Резкие перепады температуры — мороз ночью, оттепели днем — постоянно увеличивали разрывы в трубах…
Место пользовалось дурной славой — там уже погибло несколько собак. Бедные животные, выведенные на прогулку — пустырь казался для этого очень удобным местом, — заигравшись, убегали от хозяев и проваливались в наполненные кипятком и паром пустоты.
Грунт вокруг разорванных труб, размытый изнутри горячей водой, не выдерживал даже веса таксы…
Пустырь обходили стороной.
Так, собственно, и советовали обеспокоенным жителям микрорайона соответствующие инстанции, в которые они обращались с жалобами:
«А вы туда не ходите… Зачем вас туда несет — на этот пустырь?!»
Полюбовавшись на странный пустырь, капитан и Светлова сели в машину и поехали по излюбленному маршруту Дубовикова… К патологоанатомам.
— Вот поглядите, Светлова! Это было найдено там, на пустыре, в месте прорыва тепломагистрали.
— Ужас.
— Ну, что вы хотите… Там же кипяток. Конечно, в этих останках трудно узнать человека. Тем более представить, каким он был при жизни… Однако по заключению патологоанатомов скелет принадлежит очень старому человеку, высокого роста…
— Старику?
— Да. Это можно утверждать стопроцентно.
Глава 21
Светлова снова, в который уже раз, изучала пленку из той треклятой камеры, установленной когда-то в квартире депутата — на свою беду! — Ладушкиным…
В том, как приходили и уходили посетители Хованского, прослеживалась некоторая последовательность. На пленке видно было, что Хованский открывал дверь очередному визитеру в то время, как предыдущий уже попрощался и ушел.
Стало быть, любивший порядок во всем депутат каждому назначил время.
Когда время аудиенции заканчивалось, появлялся следующий визитер.
Светлова задумалась…
И только в одном случае это было нарушено: Ропп пришел раньше семейства Глинищевых.
А ушел после них.
Светлова вспомнила слово, брошенное Аленой: «Зануда». Этому вторила Лика: «Старик просто помешан на своей книге: говорит, говорит, говорит о ней — не остановишь!»
Что ж… На основании этого, пожалуй, можно реконструировать ситуацию…
Очевидно, Глинищевым — самый сложный для Хованского разговор! — было назначено последним. После чего Хованский собирался наконец покончить с делами — и далее гонять чаи и охать над своим радикулитом.
Как известно, из этих его намерений ничего не вышло.
Ропп, занудный, многословный и болтливый, как все старики, и не думал укладываться в отведенное ему время.
Таким образом, старик и столкнулся в квартире Хованского с тем, для кого его присутствие оказалось очень неприятным сюрпризом.

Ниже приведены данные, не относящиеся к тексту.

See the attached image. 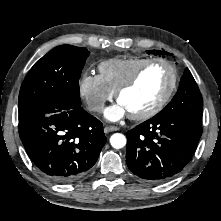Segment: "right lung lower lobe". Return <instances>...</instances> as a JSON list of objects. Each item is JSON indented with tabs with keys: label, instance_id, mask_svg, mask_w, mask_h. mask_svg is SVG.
<instances>
[{
	"label": "right lung lower lobe",
	"instance_id": "98d812e1",
	"mask_svg": "<svg viewBox=\"0 0 221 221\" xmlns=\"http://www.w3.org/2000/svg\"><path fill=\"white\" fill-rule=\"evenodd\" d=\"M19 135L34 166L57 183L85 176L107 140L102 123L81 106L52 109L20 121Z\"/></svg>",
	"mask_w": 221,
	"mask_h": 221
}]
</instances>
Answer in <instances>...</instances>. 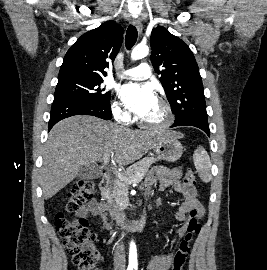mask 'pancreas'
<instances>
[{
	"mask_svg": "<svg viewBox=\"0 0 267 270\" xmlns=\"http://www.w3.org/2000/svg\"><path fill=\"white\" fill-rule=\"evenodd\" d=\"M157 161L154 157H146L137 163L131 165L122 173L123 177L137 179L138 182L143 179L146 173L149 170V167ZM128 187L129 183L116 178L113 181L112 186L108 189L107 193L104 195V198L107 199L108 203H124L128 200Z\"/></svg>",
	"mask_w": 267,
	"mask_h": 270,
	"instance_id": "1",
	"label": "pancreas"
}]
</instances>
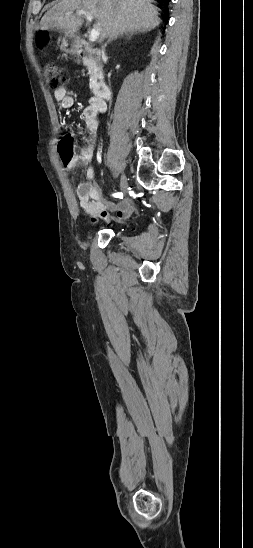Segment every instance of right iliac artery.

Более того, Ропп не ушел и после появления новых визитеров. Намерившись договорить с Хованским, о чем они, на его взгляд, не договорили, старик решил дождаться, когда Хованский закончит разговор с очередными посетителями. С тем чтобы, когда они уйдут, побеседовать с депутатом еще…
Разумеется, если бы он знал, что из этого выйдет, он бы поторопился все-таки уйти.
Увы, он слишком затянул время своего визита к Хованскому…
И в итоге закончил свои дни в «Гримпенской трясине» — нашенской, не английской, местного значения трясине… В микрорайне номер двадцать шесть «спально-отдаленного района Ботово», названного так, очевидно, в честь того обстоятельства, что большую часть жизни его счастливым обитателям приходится носить боты.
Подведя этот печальный итог и вздыхая, Светлова сделала себе фруктовый чай… «Петя был бы доволен — одни витамины!» И взялась за кипу свежих газет. Через несколько минут она так и застыла с развернутым в руках «Коммерсантом».
Если бы Светлова знала, что тот разговор по телефону был последним!
Короткое сообщение-некролог: «В Мюнхене скончалась Софья Кирилловна Витенгоф…»
Выходит, госпожа Витенгоф не зря торопилась… А еще говорят, не верьте предчувствиям.
Позже Аня узнала, что она так и умерла — сидя в уютном кресле с листочками своих воспоминаний в руках.
И это объясняло, почему так торопился с визитом к ней Хованский. Витенгоф предупредила его: «Боюсь, я скоро умру. Если хотите получить мои записочки — приезжайте поскорей».
И Федор Хованский, радеющий за интересы дворянства, бросив все свои дела, полетел в Мюнхен… Никак не предполагая, что мемуары Витенгоф, попавшие в его руки, окажутся поопаснее взрывчатки.